Monday, April 12, 2010

Anonymity hypocrisy

One of the myths about this blog is that it recently disallowed all anonymous commenting. This blog actually allows it, as long as you post under the screen name of a particular account. The account name doesn't have to reveal your own name.

I've been dumbfounded for years by the amount of hypocrisy surrounding Internet anonymity. For years, Usenet posts have required an easily traceable IP number. Big ISP's and Usenet admins wanted it that way, and in the martial law of Usenet, their word was binding. Yet, when people abused anonymous remailers to illegally and fraudulently impersonate others, the originating IP number was nowhere to be found - because they claimed that would violate their "rights."
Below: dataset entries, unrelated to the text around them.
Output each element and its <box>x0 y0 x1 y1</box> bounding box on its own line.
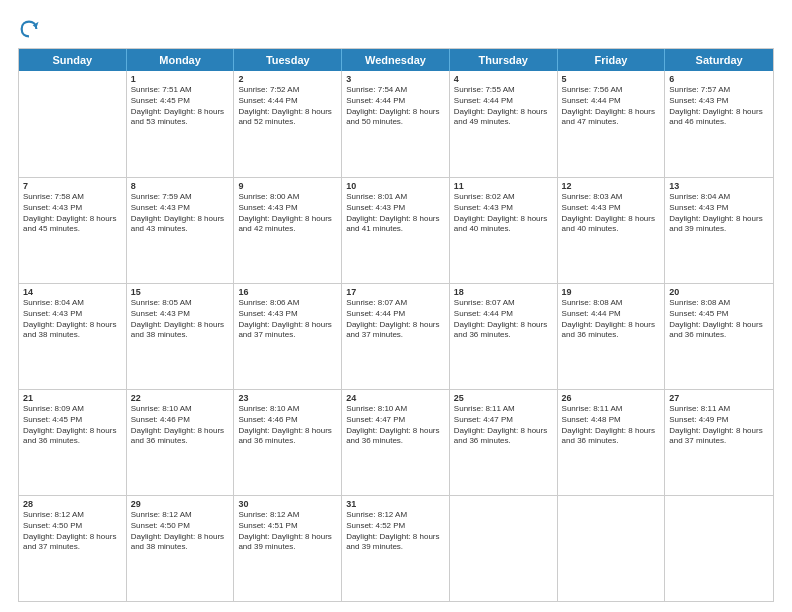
header <box>18 18 774 40</box>
cell-info: Sunrise: 8:08 AMSunset: 4:45 PMDaylight:… <box>669 298 769 341</box>
cell-day-number: 15 <box>131 287 230 297</box>
cell-day-number: 21 <box>23 393 122 403</box>
calendar-week-5: 28Sunrise: 8:12 AMSunset: 4:50 PMDayligh… <box>19 495 773 601</box>
calendar-cell: 22Sunrise: 8:10 AMSunset: 4:46 PMDayligh… <box>127 390 235 495</box>
calendar-cell: 17Sunrise: 8:07 AMSunset: 4:44 PMDayligh… <box>342 284 450 389</box>
calendar-week-4: 21Sunrise: 8:09 AMSunset: 4:45 PMDayligh… <box>19 389 773 495</box>
cell-day-number: 26 <box>562 393 661 403</box>
cell-day-number: 10 <box>346 181 445 191</box>
calendar-cell: 11Sunrise: 8:02 AMSunset: 4:43 PMDayligh… <box>450 178 558 283</box>
calendar-header: SundayMondayTuesdayWednesdayThursdayFrid… <box>19 49 773 71</box>
calendar-cell: 21Sunrise: 8:09 AMSunset: 4:45 PMDayligh… <box>19 390 127 495</box>
calendar-cell: 4Sunrise: 7:55 AMSunset: 4:44 PMDaylight… <box>450 71 558 177</box>
cell-info: Sunrise: 7:51 AMSunset: 4:45 PMDaylight:… <box>131 85 230 128</box>
calendar-cell: 26Sunrise: 8:11 AMSunset: 4:48 PMDayligh… <box>558 390 666 495</box>
calendar-cell <box>450 496 558 601</box>
cell-info: Sunrise: 8:12 AMSunset: 4:51 PMDaylight:… <box>238 510 337 553</box>
cell-day-number: 13 <box>669 181 769 191</box>
calendar-cell <box>19 71 127 177</box>
cell-info: Sunrise: 8:05 AMSunset: 4:43 PMDaylight:… <box>131 298 230 341</box>
calendar-week-3: 14Sunrise: 8:04 AMSunset: 4:43 PMDayligh… <box>19 283 773 389</box>
cell-day-number: 4 <box>454 74 553 84</box>
cell-day-number: 2 <box>238 74 337 84</box>
calendar-cell: 10Sunrise: 8:01 AMSunset: 4:43 PMDayligh… <box>342 178 450 283</box>
calendar-cell: 28Sunrise: 8:12 AMSunset: 4:50 PMDayligh… <box>19 496 127 601</box>
day-header-friday: Friday <box>558 49 666 71</box>
cell-info: Sunrise: 8:11 AMSunset: 4:48 PMDaylight:… <box>562 404 661 447</box>
calendar-cell: 8Sunrise: 7:59 AMSunset: 4:43 PMDaylight… <box>127 178 235 283</box>
cell-day-number: 30 <box>238 499 337 509</box>
day-header-saturday: Saturday <box>665 49 773 71</box>
calendar-cell: 15Sunrise: 8:05 AMSunset: 4:43 PMDayligh… <box>127 284 235 389</box>
cell-info: Sunrise: 7:57 AMSunset: 4:43 PMDaylight:… <box>669 85 769 128</box>
calendar-cell: 5Sunrise: 7:56 AMSunset: 4:44 PMDaylight… <box>558 71 666 177</box>
cell-info: Sunrise: 8:12 AMSunset: 4:50 PMDaylight:… <box>131 510 230 553</box>
cell-info: Sunrise: 8:10 AMSunset: 4:46 PMDaylight:… <box>131 404 230 447</box>
page: SundayMondayTuesdayWednesdayThursdayFrid… <box>0 0 792 612</box>
calendar-cell: 25Sunrise: 8:11 AMSunset: 4:47 PMDayligh… <box>450 390 558 495</box>
calendar-week-2: 7Sunrise: 7:58 AMSunset: 4:43 PMDaylight… <box>19 177 773 283</box>
cell-info: Sunrise: 8:06 AMSunset: 4:43 PMDaylight:… <box>238 298 337 341</box>
logo <box>18 18 42 40</box>
cell-info: Sunrise: 8:12 AMSunset: 4:52 PMDaylight:… <box>346 510 445 553</box>
calendar-cell: 9Sunrise: 8:00 AMSunset: 4:43 PMDaylight… <box>234 178 342 283</box>
cell-day-number: 3 <box>346 74 445 84</box>
calendar-cell <box>665 496 773 601</box>
calendar-cell: 18Sunrise: 8:07 AMSunset: 4:44 PMDayligh… <box>450 284 558 389</box>
cell-info: Sunrise: 8:11 AMSunset: 4:47 PMDaylight:… <box>454 404 553 447</box>
cell-day-number: 28 <box>23 499 122 509</box>
cell-info: Sunrise: 7:56 AMSunset: 4:44 PMDaylight:… <box>562 85 661 128</box>
cell-info: Sunrise: 8:11 AMSunset: 4:49 PMDaylight:… <box>669 404 769 447</box>
cell-day-number: 24 <box>346 393 445 403</box>
cell-info: Sunrise: 7:52 AMSunset: 4:44 PMDaylight:… <box>238 85 337 128</box>
cell-info: Sunrise: 8:12 AMSunset: 4:50 PMDaylight:… <box>23 510 122 553</box>
calendar-cell: 14Sunrise: 8:04 AMSunset: 4:43 PMDayligh… <box>19 284 127 389</box>
cell-day-number: 6 <box>669 74 769 84</box>
cell-info: Sunrise: 7:55 AMSunset: 4:44 PMDaylight:… <box>454 85 553 128</box>
cell-day-number: 25 <box>454 393 553 403</box>
cell-info: Sunrise: 8:01 AMSunset: 4:43 PMDaylight:… <box>346 192 445 235</box>
cell-info: Sunrise: 8:10 AMSunset: 4:46 PMDaylight:… <box>238 404 337 447</box>
day-header-monday: Monday <box>127 49 235 71</box>
calendar-cell: 13Sunrise: 8:04 AMSunset: 4:43 PMDayligh… <box>665 178 773 283</box>
calendar-cell: 19Sunrise: 8:08 AMSunset: 4:44 PMDayligh… <box>558 284 666 389</box>
calendar-cell: 30Sunrise: 8:12 AMSunset: 4:51 PMDayligh… <box>234 496 342 601</box>
day-header-tuesday: Tuesday <box>234 49 342 71</box>
logo-icon <box>18 18 40 40</box>
calendar-cell: 16Sunrise: 8:06 AMSunset: 4:43 PMDayligh… <box>234 284 342 389</box>
day-header-sunday: Sunday <box>19 49 127 71</box>
cell-day-number: 20 <box>669 287 769 297</box>
calendar-week-1: 1Sunrise: 7:51 AMSunset: 4:45 PMDaylight… <box>19 71 773 177</box>
calendar-cell: 20Sunrise: 8:08 AMSunset: 4:45 PMDayligh… <box>665 284 773 389</box>
cell-day-number: 19 <box>562 287 661 297</box>
cell-info: Sunrise: 8:07 AMSunset: 4:44 PMDaylight:… <box>346 298 445 341</box>
day-header-thursday: Thursday <box>450 49 558 71</box>
cell-day-number: 8 <box>131 181 230 191</box>
cell-info: Sunrise: 8:08 AMSunset: 4:44 PMDaylight:… <box>562 298 661 341</box>
cell-day-number: 22 <box>131 393 230 403</box>
cell-day-number: 18 <box>454 287 553 297</box>
cell-info: Sunrise: 8:04 AMSunset: 4:43 PMDaylight:… <box>669 192 769 235</box>
cell-info: Sunrise: 8:03 AMSunset: 4:43 PMDaylight:… <box>562 192 661 235</box>
calendar-cell: 24Sunrise: 8:10 AMSunset: 4:47 PMDayligh… <box>342 390 450 495</box>
cell-info: Sunrise: 8:04 AMSunset: 4:43 PMDaylight:… <box>23 298 122 341</box>
cell-info: Sunrise: 8:07 AMSunset: 4:44 PMDaylight:… <box>454 298 553 341</box>
cell-info: Sunrise: 8:02 AMSunset: 4:43 PMDaylight:… <box>454 192 553 235</box>
cell-info: Sunrise: 7:54 AMSunset: 4:44 PMDaylight:… <box>346 85 445 128</box>
calendar-cell: 27Sunrise: 8:11 AMSunset: 4:49 PMDayligh… <box>665 390 773 495</box>
cell-day-number: 17 <box>346 287 445 297</box>
cell-info: Sunrise: 8:09 AMSunset: 4:45 PMDaylight:… <box>23 404 122 447</box>
calendar-cell: 12Sunrise: 8:03 AMSunset: 4:43 PMDayligh… <box>558 178 666 283</box>
cell-day-number: 31 <box>346 499 445 509</box>
cell-day-number: 16 <box>238 287 337 297</box>
day-header-wednesday: Wednesday <box>342 49 450 71</box>
calendar-cell: 6Sunrise: 7:57 AMSunset: 4:43 PMDaylight… <box>665 71 773 177</box>
calendar-body: 1Sunrise: 7:51 AMSunset: 4:45 PMDaylight… <box>19 71 773 601</box>
calendar-cell: 29Sunrise: 8:12 AMSunset: 4:50 PMDayligh… <box>127 496 235 601</box>
calendar-cell <box>558 496 666 601</box>
cell-day-number: 27 <box>669 393 769 403</box>
calendar-cell: 2Sunrise: 7:52 AMSunset: 4:44 PMDaylight… <box>234 71 342 177</box>
calendar-cell: 23Sunrise: 8:10 AMSunset: 4:46 PMDayligh… <box>234 390 342 495</box>
calendar-cell: 7Sunrise: 7:58 AMSunset: 4:43 PMDaylight… <box>19 178 127 283</box>
calendar: SundayMondayTuesdayWednesdayThursdayFrid… <box>18 48 774 602</box>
For a long time, message board services always publicly displayed users' IP numbers when they posted a message. At the same time, however, somebody kept signing me up for a bunch of spam I didn't want - and their IP numbers were nowhere on the confirmation messages, so I couldn't track who was behind it.

Around the mid-2000s, the practice of displaying IP numbers on message forums other than Usenet pretty much vanished. I guess they finally became hip to privacy concerns. But it was years too late for many folks.
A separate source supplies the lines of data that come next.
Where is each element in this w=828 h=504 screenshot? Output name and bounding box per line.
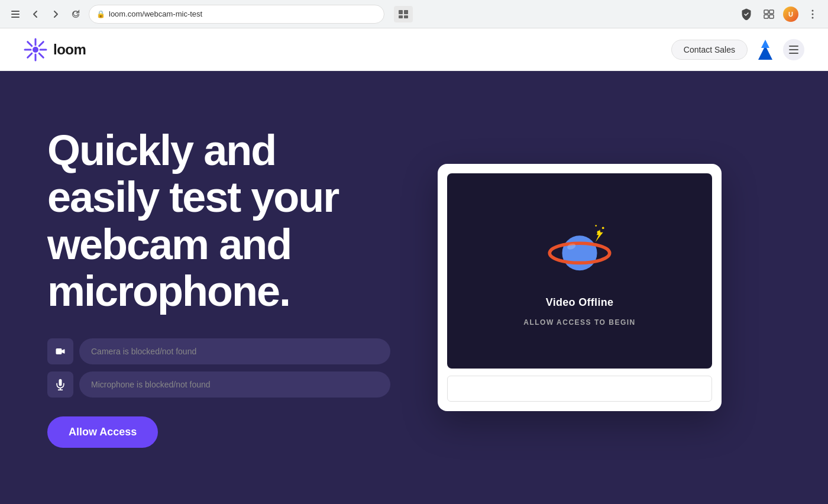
svg-rect-0: [11, 11, 20, 12]
menu-line-2: [789, 49, 798, 50]
video-offline-subtitle: ALLOW ACCESS TO BEGIN: [523, 318, 636, 327]
right-panel: Video Offline ALLOW ACCESS TO BEGIN: [438, 164, 722, 411]
microphone-icon: [54, 379, 66, 390]
svg-rect-6: [404, 15, 408, 18]
planet-svg: [544, 213, 615, 290]
svg-rect-7: [764, 10, 768, 14]
svg-rect-10: [769, 15, 774, 18]
video-offline-title: Video Offline: [546, 296, 614, 309]
menu-line-1: [789, 46, 798, 47]
logo-text: loom: [53, 41, 86, 58]
svg-point-27: [595, 225, 597, 227]
hero-title: Quickly and easily test your webcam and …: [47, 127, 390, 315]
browser-chrome: 🔒 loom.com/webcam-mic-test U: [0, 0, 828, 28]
svg-point-12: [812, 13, 814, 15]
shield-extension-icon[interactable]: [738, 6, 755, 22]
microphone-input[interactable]: [79, 371, 390, 398]
svg-rect-2: [11, 17, 20, 18]
svg-rect-1: [11, 14, 20, 15]
svg-line-22: [28, 53, 32, 57]
svg-point-23: [562, 235, 597, 270]
loom-logo-icon: [24, 38, 47, 62]
microphone-device-row: [47, 371, 390, 398]
svg-rect-4: [404, 10, 408, 14]
audio-level-bar: [447, 376, 712, 402]
svg-line-19: [28, 41, 32, 46]
svg-point-14: [33, 47, 38, 53]
lock-icon: 🔒: [96, 10, 105, 18]
camera-device-row: [47, 338, 390, 364]
svg-point-13: [812, 17, 814, 18]
address-bar[interactable]: 🔒 loom.com/webcam-mic-test: [89, 5, 384, 24]
camera-icon-button[interactable]: [47, 338, 73, 364]
browser-nav-controls: [7, 6, 84, 22]
sidebar-toggle-btn[interactable]: [7, 6, 24, 22]
tab-icon[interactable]: [394, 6, 413, 22]
svg-rect-9: [764, 15, 768, 18]
microphone-icon-button[interactable]: [47, 371, 73, 398]
browser-menu-icon[interactable]: [804, 6, 821, 22]
site-header: loom Contact Sales: [0, 28, 828, 71]
left-panel: Quickly and easily test your webcam and …: [47, 127, 390, 448]
forward-btn[interactable]: [47, 6, 64, 22]
svg-rect-5: [399, 15, 403, 18]
browser-right-icons: U: [738, 6, 821, 22]
main-content: Quickly and easily test your webcam and …: [0, 71, 828, 504]
svg-line-20: [39, 53, 43, 57]
atlassian-logo-icon[interactable]: [755, 39, 776, 60]
tab-manager-icon[interactable]: [761, 6, 777, 22]
svg-point-26: [602, 227, 604, 229]
menu-line-3: [789, 53, 798, 54]
svg-rect-8: [769, 10, 774, 14]
contact-sales-button[interactable]: Contact Sales: [671, 40, 748, 60]
planet-graphic: [544, 216, 615, 287]
svg-line-21: [39, 41, 43, 46]
refresh-btn[interactable]: [67, 6, 84, 22]
logo-area: loom: [24, 38, 86, 62]
video-card: Video Offline ALLOW ACCESS TO BEGIN: [438, 164, 722, 411]
device-inputs-section: [47, 338, 390, 398]
svg-rect-3: [399, 10, 403, 14]
back-btn[interactable]: [27, 6, 44, 22]
header-right: Contact Sales: [671, 39, 804, 60]
url-text: loom.com/webcam-mic-test: [109, 9, 202, 18]
camera-input[interactable]: [79, 338, 390, 364]
hamburger-menu-button[interactable]: [783, 39, 804, 60]
camera-icon: [54, 345, 66, 357]
video-preview-area: Video Offline ALLOW ACCESS TO BEGIN: [447, 173, 712, 369]
svg-point-11: [812, 9, 814, 11]
allow-access-button[interactable]: Allow Access: [47, 416, 158, 448]
user-avatar[interactable]: U: [783, 7, 798, 22]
Now journalists are starting to question whether allowing anonymous commenting on news websites is a good idea.

Then why don't they stop quoting anonymous sources in their articles? I'm not talking about whistleblowers who need protection. I'm talking about government officials who remain anonymous because they don't want to accept responsibility for their policies.

It's been argued that disallowing anon posts will increase the level of maturity and civility on news websites. But I doubt that. Even in print newspapers that use the real names of readers who write letters to the editor, there's enough class-baiting and other illogical right-wing garbledygoop to make Phil Gramm blush.

I think the push to abolish anonymity is actually a gimmick by the corporate media to reclaim their hegemony over public opinion that's been whittled away at lately. Until about 5 years ago, they had succeeded at consolidating their control over public sensibilities. But that trend began reversing when more people began learning how to use the Internet more effectively.

The corporatists don't want the current trends to continue. They want a fully controlled media, like that which the 1996 Telecommunications Act attempted to grant them. The free flow of ideas is the enemy of those who long for a corporate command state.